原爆で倒壊した広島城の木の板か 広島市の住宅で保管

原爆で倒壊した広島城の木の板か 広島市の住宅で保管
原爆で倒壊し、木材のほぼすべてが失われた、広島城のものと見られる装飾用の木の板が、広島市内の住宅に残されていたことがわかり、城の本来の姿を伝える貴重な資料として注目されています。
発見されたのは、縦35センチ、横40センチほどの、「懸魚(げぎょ)」と呼ばれる城や寺院の屋根につける飾りの板で、広島市南区の住宅に同じ形のものが2枚保管されていました。

寄贈を受けた広島大学総合博物館が分析したところ、板は「広島城のもの」として瓦とともにこの家に伝えられてきたほか、雨や風で削られ、長い年月使われていたことがわかりました。
広島大学総合博物館は、保管の経緯や板の状態から、広島城の建物を飾っていた可能性が高いとしています。

広島城は安土桃山時代に毛利輝元が築き、昭和6年には当時国内に現存する最古の天守閣が国宝に指定されるなど、広島を象徴する建造物でしたが、昭和20年の原爆ですべての建物が倒壊しました。

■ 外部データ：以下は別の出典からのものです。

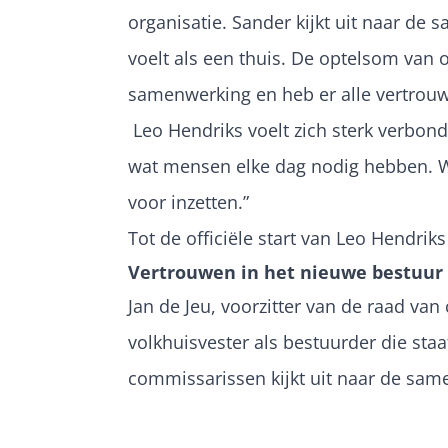
organisatie. Sander kijkt uit naar de
voelt als een thuis. De optelsom van o
samenwerking en heb er alle vertrouw
Leo Hendriks voelt zich sterk verbon
wat mensen elke dag nodig hebben. Wo
voor inzetten.”
Tot de officiële start van Leo Hendrik
Vertrouwen in het nieuwe bestuur
Jan de Jeu, voorzitter van de raad va
volkhuisvester als bestuurder die st
commissarissen kijkt uit naar de sa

博物館によりますと、城の木材は、混乱の中で市民の燃料などとして使われたため、ほぼすべてが失われたと見られ、未確認のものがわずかに保管されている程度だということです。
広島大学総合博物館の佐藤大規さんは「残っていないと思われていたので、驚きだ。広島城の本来の姿を知る貴重な資料だ」と話しています。